WHAT IS EXPECTED => Scan the entries below for lines holding "réseaux". Give the number of such lines alone.

(Data records)
-------------------------
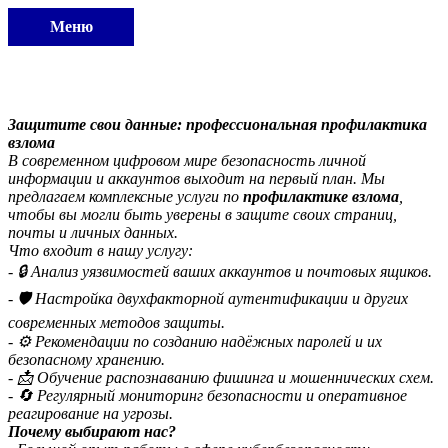
Меню
Защитите свои данные: профессиональная профилактика
взлома
В современном цифровом мире безопасность личной
информации и аккаунтов выходит на первый план. Мы
предлагаем комплексные услуги по
профилактике взлома
,
чтобы вы могли быть уверены в защите своих страниц,
почты и личных данных.
Что входит в нашу услугу:
- 🔒 Анализ уязвимостей ваших аккаунтов и почтовых ящиков.
- 🛡️ Настройка двухфакторной аутентификации и других
современных методов защиты.
- ⚙️ Рекомендации по созданию надёжных паролей и их
безопасному хранению.
- 📩 Обучение распознаванию фишинга и мошеннических схем.
- 🔄 Регулярный мониторинг безопасности и оперативное
реагирование на угрозы.
Почему выбирают нас?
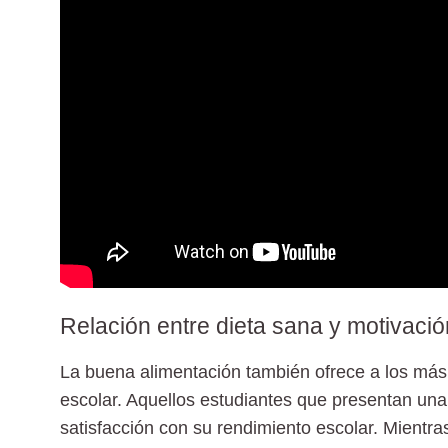
Relación entre dieta sana y motivaci
La buena alimentación también ofrece a los má
escolar. Aquellos estudiantes que presentan un
satisfacción con su rendimiento escolar. Mientr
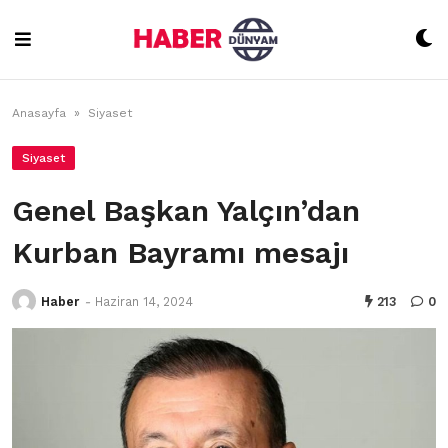
Skip
to
content
Anasayfa
»
Siyaset
Siyaset
Genel Başkan Yalçın’dan
Kurban Bayramı mesajı
Haber
-
Haziran 14, 2024
213
0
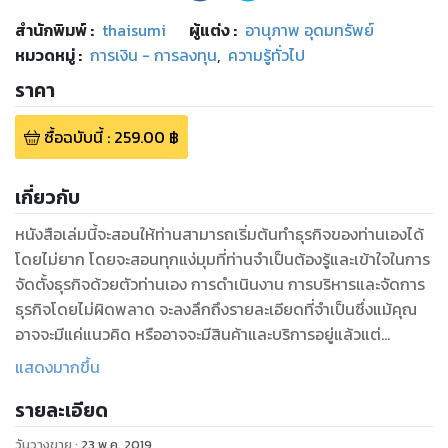
สำนักพิมพ์
:
thaisumi
ผู้แต่ง :
อานุภาพ อุดมทรัพย์
หมวดหมู่
:
การเงิน - การลงทุน
,
ความรู้ทั่วไป
ราคา
ซื้อฉบับนี้
:
259.00
฿
เกี่ยวกับ
หนังสือเล่มนี้จะสอนให้ท่านสามารถเริ่มต้นทําธุรกิจของท่านเองได้
โดยไม่ยาก โดยจะสอนทุกแง่มุมที่ท่านจําเป็นต้องรู้และเข้าใจในการ
จัดตั้งธุรกิจด้วยตัวท่านเอง การดำเนินงาน การบริหารและจัดการ
ธุรกิจโดยไม่ผิดพลาด จะลงลึกถึงรายละเอียดที่จำเป็นซึ่งแม้คุณ
อาจจะมีแค่แนวคิด หรืออาจจะมีสินค้าและบริการอยู่แล้วแต่
ต้องการเริ่มต้นธุรกิจ จัดตั้งบริษัทฯ ห้างหุ้นส่วนจํากัด รวมถึงการ
แสดงมากขึ้น
สร้างโรงงาน การขายสินค้าทั้งในประเทศ ทั้งแบบออนไลน์ ออฟ
รายละเอียด
ไลน์และการส่งออกสินค้าไปต่างประเทศ
วัตถุประสงค์ก็เพื่อให้ท่านไม่ต้องเสียเงินเสียเวลาไปกับการลองผิด
วันวางขาย
:
23 พ.ค. 2019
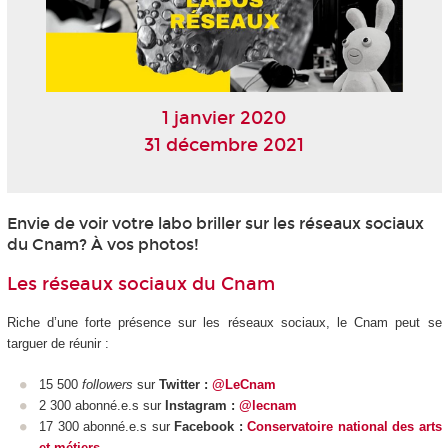
1 janvier 2020
31 décembre 2021
Envie de voir votre labo briller sur les réseaux sociaux
du Cnam? À vos photos!
Les réseaux sociaux du Cnam
Riche d’une forte présence sur les réseaux sociaux, le Cnam peut se
targuer de réunir :
15 500
followers
sur
Twitter :
@LeCnam
2 300 abonné.e.s sur
Instagram :
@lecnam
17 300 abonné.e.s sur
Facebook :
Conservatoire national des arts
et métiers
-------------------------
EXPECTED ANSWER => 3